Most people have heard of the Somme, Passchendaele and Verdun but fewer have an understanding of the events that centre on Kut.  It has not been my intention to write a comprehensive history of the campaign in Mesopotamia but rather to attempt to relate the parts of the story that are of most relevance to the men of Winchester Training College.  Many alumni of the College enlisted in the Hampshire Regiment because of their prior connections to the Regiment, through the Volunteer Company that was an integral part of their lives whilst undergoing their teacher training, but also because many were from the local area or chose to settle close by. Their choice of Regiment led them to serve in a theatre of war far from home, in a campaign that has been overshadowed by events happening elsewhere.

Why Mesopotamia?

The primary reason for the war in Mesopotamia (modern day Iraq) was oil. The Navy was largely dependent on oil-fired ships. It was imperative to control the oilfields and pipeline. The threat from Turkish interference to our influence over the Arabs in the area was also a factor. Having spent many years building relationships it was feared the local Arab leaders would be threatened, or worse, won over. Geographically, the area was of huge strategic importance, particularly in its proximity to India.  German influence was increasing in the Persian Gulf and was seen as a potential threat to British interests.

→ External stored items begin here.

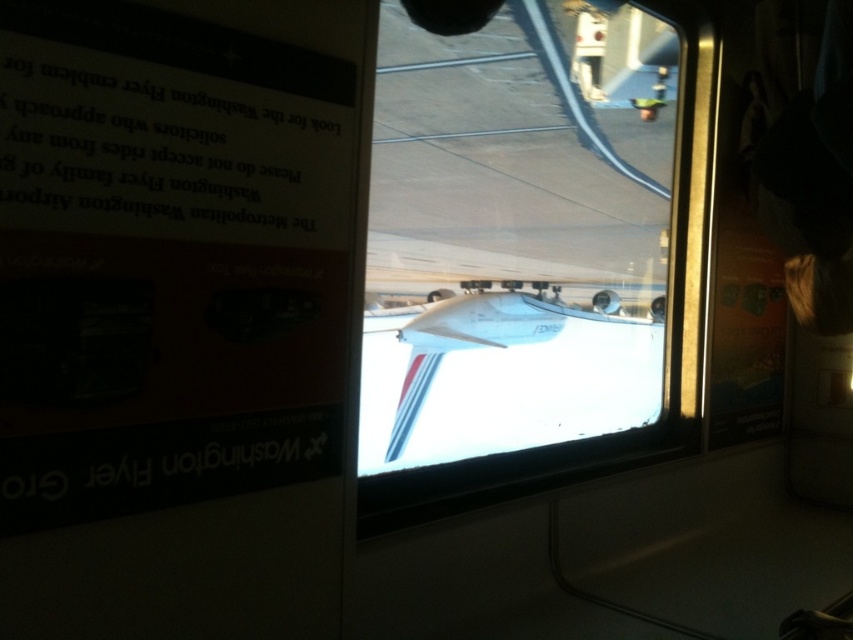 Question: Is transparent glass airplane window at center smaller than white glossy airplane at center?

Choices:
 (A) yes
 (B) no

Answer: (A)

Question: Is transparent glass airplane window at center further to the viewer compared to white glossy airplane at center?

Choices:
 (A) yes
 (B) no

Answer: (A)

Question: Which object is closer to the camera taking this photo?

Choices:
 (A) transparent glass airplane window at center
 (B) white glossy airplane at center

Answer: (B)

Question: Observing the image, what is the correct spatial positioning of transparent glass airplane window at center in reference to white glossy airplane at center?

Choices:
 (A) below
 (B) above

Answer: (B)

Question: Which point appears farthest from the camera in this image?

Choices:
 (A) click(387, 448)
 (B) click(492, 451)

Answer: (A) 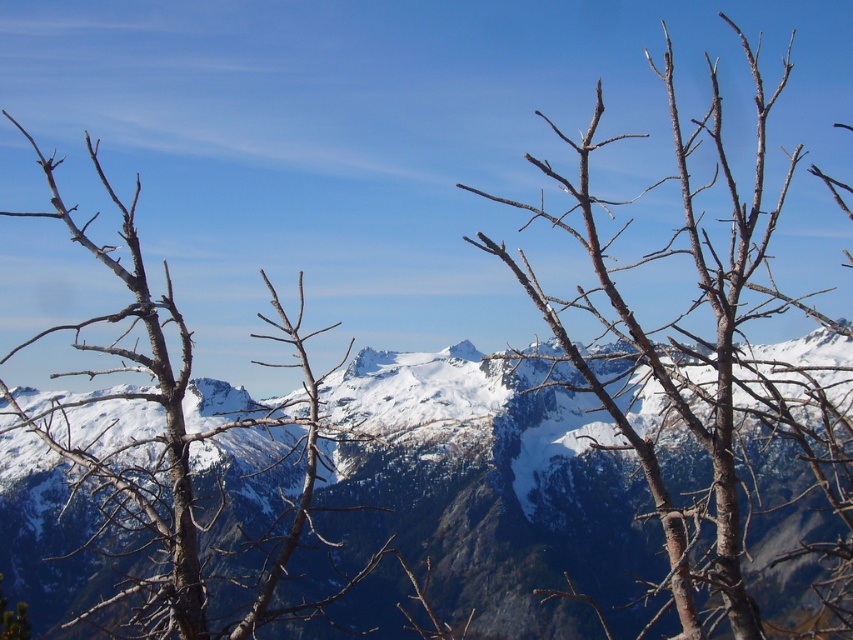 Question: Is brown/dry wood branches at center thinner than brown/dry wood tree at center?

Choices:
 (A) yes
 (B) no

Answer: (B)

Question: Is the position of snowy rock mountain range at center less distant than that of brown/dry wood tree at center?

Choices:
 (A) no
 (B) yes

Answer: (A)

Question: Is snowy rock mountain range at center bigger than brown/dry wood branches at center?

Choices:
 (A) no
 (B) yes

Answer: (A)

Question: Which object is farther from the camera taking this photo?

Choices:
 (A) brown/dry wood branches at center
 (B) brown/dry wood tree at center

Answer: (B)

Question: Which is farther from the brown/dry wood branches at center?

Choices:
 (A) brown/dry wood tree at center
 (B) snowy rock mountain range at center

Answer: (A)

Question: Which is nearer to the brown/dry wood branches at center?

Choices:
 (A) snowy rock mountain range at center
 (B) brown/dry wood tree at center

Answer: (A) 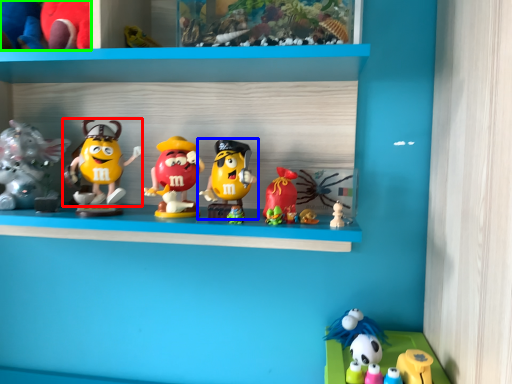 Question: Which is nearer to the toy (highlighted by a red box)? toy (highlighted by a blue box) or toy (highlighted by a green box).

Choices:
 (A) toy
 (B) toy

Answer: (A) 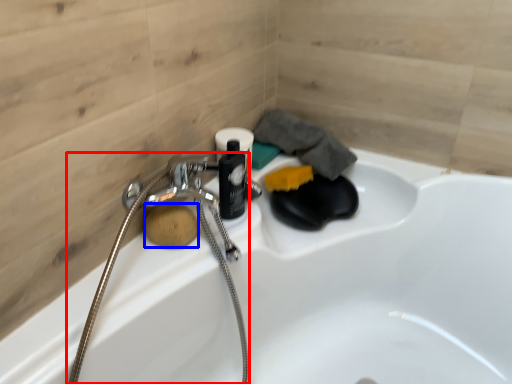 Question: Which object is further to the camera taking this photo, garden hose (highlighted by a red box) or soap (highlighted by a blue box)?

Choices:
 (A) garden hose
 (B) soap

Answer: (B) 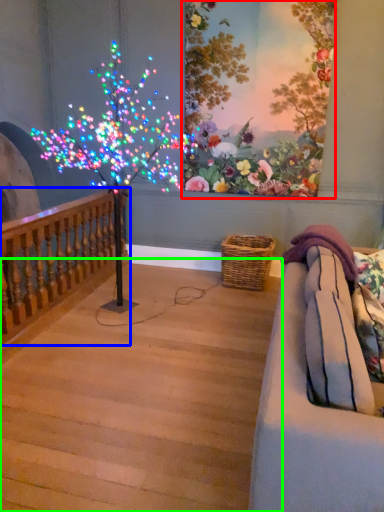 Question: Estimate the real-world distances between objects in this image. Which object is closer to floral arrangement (highlighted by a red box), rail (highlighted by a blue box) or stairwell (highlighted by a green box)?

Choices:
 (A) rail
 (B) stairwell

Answer: (A) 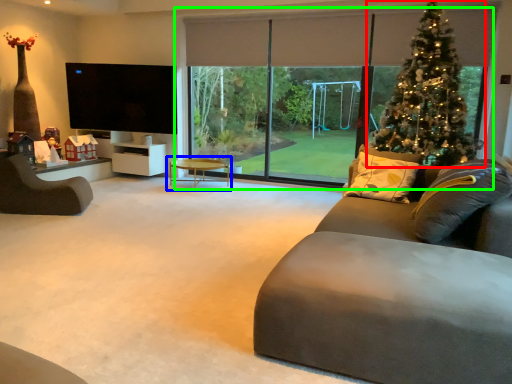 Question: Which is farther away from christmas tree (highlighted by a red box)? coffee table (highlighted by a blue box) or window (highlighted by a green box)?

Choices:
 (A) coffee table
 (B) window

Answer: (A)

Due to the scale of concurrent commitments on the Western Front and later in the Dardanelles, this campaign was initially left largely to the British Indian Army, with a consequent insufficiency of high-level direction and support from London.  The official Hampshire Regiment history states that the campaign provides an excellent example of the difficulties of confining a “side-show” to its original purpose, even if that has been purely defensive and indeed necessary to prevent an enemy from attacking some vulnerable point. Once Turkey had come into the war we could not ignore the danger of her attacking the Persian oil fields from Mesopotamia, or fomenting trouble on the inflammable North West Frontier.

The Campaign

Fig1 – Map of the Campaign in Mesopotamia

The Allied Army initially comprised the 6th (Poona) Division, under the command of Major-General Charles Townshend, later strengthened with the addition of the newly-formed 12th Division under Major-General George Gorringe and the 6th Cavalry Brigade commanded by Major-General Sir Charles Melliss VC.

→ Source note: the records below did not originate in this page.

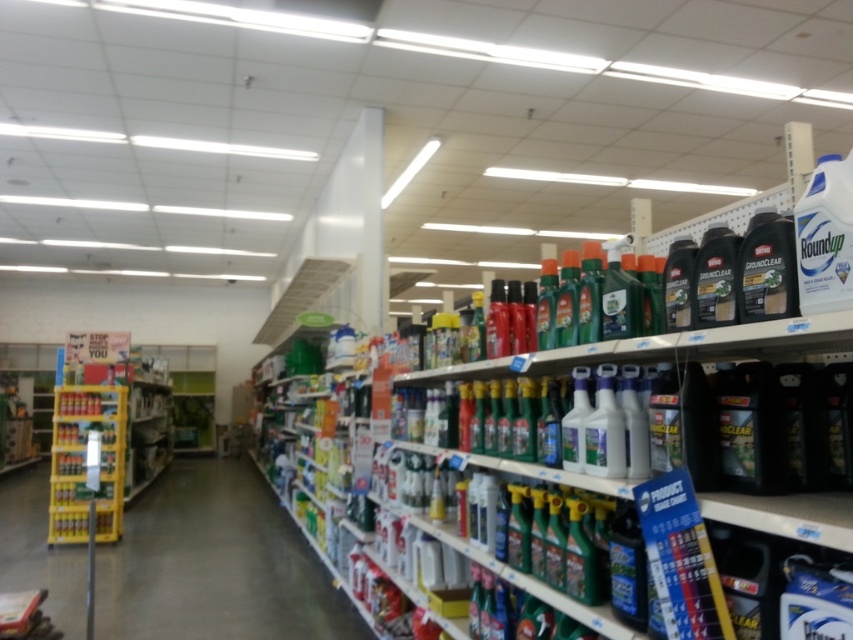 Question: Is green plastic bottles at center wider than yellow plastic shelf at left?

Choices:
 (A) no
 (B) yes

Answer: (B)

Question: Is green plastic bottles at center bigger than yellow plastic shelf at left?

Choices:
 (A) yes
 (B) no

Answer: (A)

Question: Which point appears closest to the camera in this image?

Choices:
 (A) (74, 452)
 (B) (18, 586)

Answer: (B)

Question: Which point is closer to the camera taking this photo?

Choices:
 (A) (51, 504)
 (B) (224, 556)

Answer: (B)

Question: Which point is farther from the camera taking this photo?

Choices:
 (A) (119, 449)
 (B) (221, 614)

Answer: (A)

Question: Is green plastic bottles at center positioned at the back of yellow plastic shelf at left?

Choices:
 (A) yes
 (B) no

Answer: (B)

The first objective was to secure the port of Basra and thereby access to the Shatt-al Arab waterway. This was achieved by the end of November 1914. This initial success prompted suggestions of an advance all the way to Baghdad. There were good reasons to be cautious, but most were ignored. An initial advance was made to Qurna, which was captured on 9th December 1914. Although more troops had been provided, other crucial support elements necessary for a deeper mission, in particular medical support, were not increased. Between December and the following April, Turkey increased the number of troops in the area. They unsuccessfully attacked the British at Shaiba. The British, however, took their victory at Shaiba as a sign of Turkish military ineffectiveness. A second threat to the oil supply came at Ahwaz, but the enemy withdrew before contact was made.

The Allies advanced through May 1915, to Amara. Warnings were forthcoming from London that a presence at Amara would need to be sufficiently well-garrisoned and provisioned to protect it from an attack launched from Baghdad. The flooding of the Tigris, which resulted in waterlogged ground, combined with extremes of heat and dust, and the irritation of swarms of flies, were an ominous forewarning of the conditions that the troops would have to endure throughout this campaign.

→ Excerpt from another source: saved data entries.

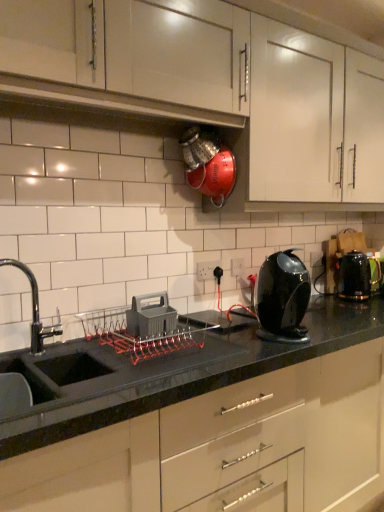 Question: In which direction should I rotate to look at black glossy countertop at center, marked as the first cabinetry in a bottom-to-top arrangement?

Choices:
 (A) left
 (B) right

Answer: (B)

Question: Considering the relative positions of black glossy kettle at right and black plastic electric outlet at center, which is counted as the first electric outlet, starting from the right, in the image provided, is black glossy kettle at right to the left of black plastic electric outlet at center, which is counted as the first electric outlet, starting from the right, from the viewer's perspective?

Choices:
 (A) no
 (B) yes

Answer: (A)

Question: Is black glossy kettle at right with black plastic electric outlet at center, which is counted as the first electric outlet, starting from the right?

Choices:
 (A) yes
 (B) no

Answer: (B)

Question: Is black plastic electric outlet at center, which ranks as the 2th electric outlet in front-to-back order, at the back of black glossy kettle at right?

Choices:
 (A) yes
 (B) no

Answer: (B)

Question: Is black glossy kettle at right outside black plastic electric outlet at center, which is counted as the first electric outlet, starting from the right?

Choices:
 (A) no
 (B) yes

Answer: (B)

Question: Considering the relative sizes of black glossy kettle at right and black plastic electric outlet at center, acting as the 2th electric outlet starting from the left, in the image provided, is black glossy kettle at right bigger than black plastic electric outlet at center, acting as the 2th electric outlet starting from the left,?

Choices:
 (A) yes
 (B) no

Answer: (A)

Question: Does black glossy kettle at right have a greater width compared to black plastic electric outlet at center, which ranks as the 2th electric outlet in front-to-back order?

Choices:
 (A) yes
 (B) no

Answer: (A)

Question: Is white plastic electric outlet at center, the 1th electric outlet viewed from the front, facing towards white matte cabinet at upper center, marked as the 2th cabinetry in a bottom-to-top arrangement?

Choices:
 (A) no
 (B) yes

Answer: (A)

Question: From the image's perspective, is white plastic electric outlet at center, which is counted as the first electric outlet, starting from the left, below white matte cabinet at upper center, the second cabinetry positioned from the top?

Choices:
 (A) no
 (B) yes

Answer: (B)

Question: Does white plastic electric outlet at center, which is counted as the first electric outlet, starting from the left, appear on the right side of white matte cabinet at upper center, marked as the 2th cabinetry in a bottom-to-top arrangement?

Choices:
 (A) yes
 (B) no

Answer: (B)

Question: From the image's perspective, is white plastic electric outlet at center, marked as the second electric outlet in a back-to-front arrangement, over white matte cabinet at upper center, the second cabinetry positioned from the top?

Choices:
 (A) no
 (B) yes

Answer: (A)

Question: Does white plastic electric outlet at center, marked as the second electric outlet in a back-to-front arrangement, have a greater width compared to white matte cabinet at upper center, the second cabinetry positioned from the top?

Choices:
 (A) no
 (B) yes

Answer: (A)

Question: Is white plastic electric outlet at center, which is counted as the first electric outlet, starting from the left, shorter than white matte cabinet at upper center, marked as the 2th cabinetry in a bottom-to-top arrangement?

Choices:
 (A) yes
 (B) no

Answer: (A)

Question: From the image's perspective, is black glossy kettle at right on top of white glossy cabinet at upper center, the 3th cabinetry from the bottom?

Choices:
 (A) no
 (B) yes

Answer: (A) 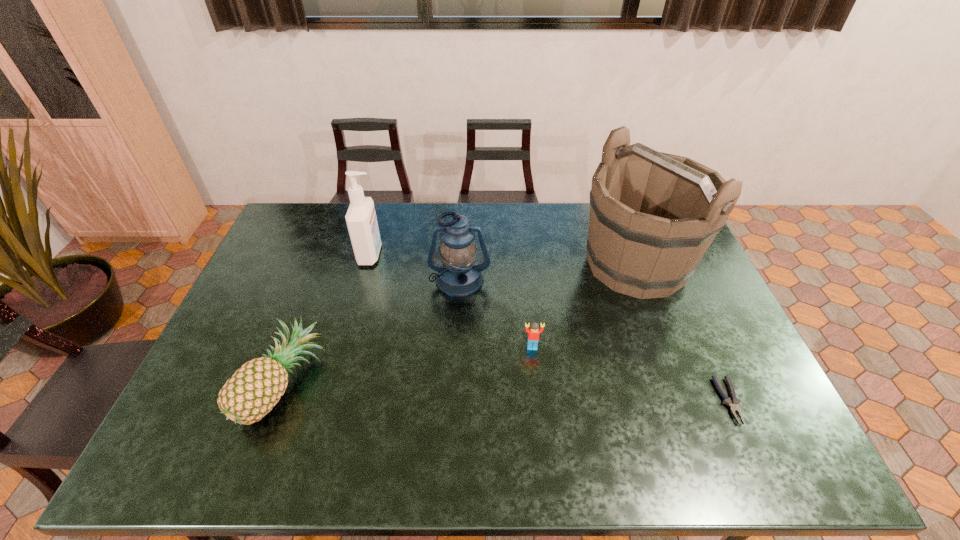 Locate an element on the screen. Image resolution: width=960 pixels, height=540 pixels. object that is at the near left corner is located at coordinates (255, 388).

Locate an element on the screen. The height and width of the screenshot is (540, 960). object present at the far right corner is located at coordinates (653, 215).

This screenshot has width=960, height=540. I want to click on vacant position at the far edge of the desktop, so click(484, 236).

At what (x,y) coordinates should I click in order to perform the action: click on vacant space at the near edge. Please return your answer as a coordinate pair (x, y). Looking at the image, I should click on (251, 442).

The width and height of the screenshot is (960, 540). In the image, there is a desktop. Identify the location of free region at the left edge. (305, 247).

The height and width of the screenshot is (540, 960). I want to click on vacant space at the right edge of the desktop, so click(x=737, y=347).

Locate an element on the screen. This screenshot has height=540, width=960. blank region between the cleansing agent and the lantern is located at coordinates (415, 267).

I want to click on unoccupied area between the fifth shortest object and the fourth shortest object, so click(415, 267).

Find the location of a particular element. free space between the third shortest object and the tallest object is located at coordinates (461, 324).

The image size is (960, 540). In order to click on free space between the third object from left to right and the shortest object in this screenshot , I will do `click(594, 340)`. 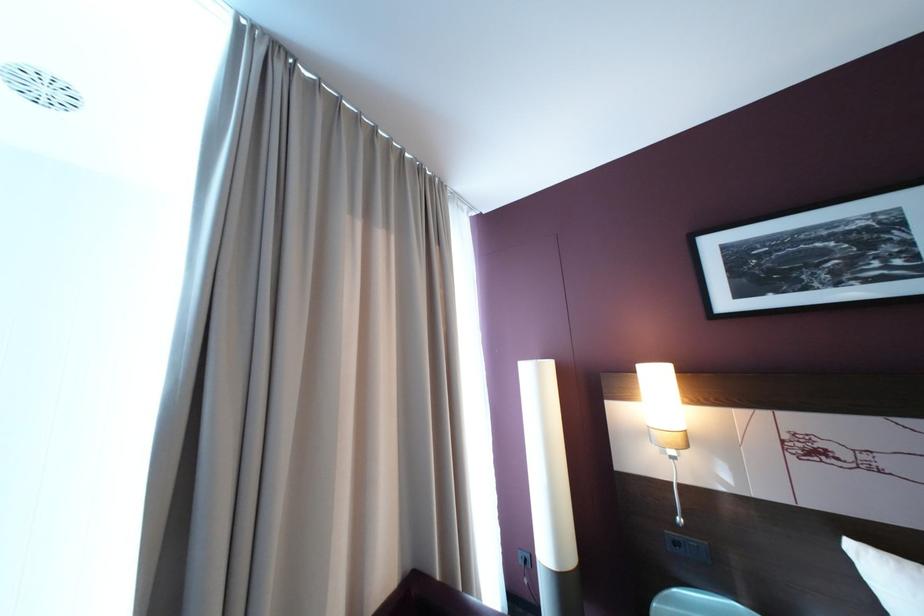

It was this part of the campaign that saw the birth of “Townshend’s Regatta”, a variety of water borne forms of transport used to mount an assault on the enemy. The attack on Amara was another success and the troops continued their advance. Each new objective was justified as necessary to protect the previous captured objective, whereas in reality, once Qurna and Amara were held, it would have been relatively easy to defend Basra.

An attack was also made at Nasiriya, on the river Euphrates west of Qurna, in order to protect Basra from a flanking manoeuvre, and cost many British casualties. The Turks were positioned on either side of the Euphrates, about 6 miles south-east of Nasiriya. Approaches were marshy, making manoeuvring of the boats difficult. The first assault on 14th July failed, and another attempt was made on 24th July. The 1/4th Hampshires were in the thick of the fighting, in temperatures reaching 110 Fahrenheit in the shade and extreme humidity. The Turks eventually withdrew and Nasiriya was occupied on 25th July 1915. Captain Wilson reported, “After the battle, as after the preceding engagement, I spent some hours assisting in the evacuation of the wounded. I was horrified at what I saw, for at every point it was clear that the shamefully bad arrangements arose from bad staff work on the part of the medical authorities, rather than inherent difficulties. The wounded were crowded on board to lie on iron decks that had not been cleaned since horses and mules had stood on them for a week. There were few mattresses.” 1.

 British casualties were 104 killed and 429 wounded.

Private Godfrey Wootton of 1/4th Hampshires died of wounds, 24th July 1915, buried in Basra, Iraq.

Fig 2 – A View of Kut-al-Amara in 1916, showing supplies stockpiled there to support the further advance towards Baghdad.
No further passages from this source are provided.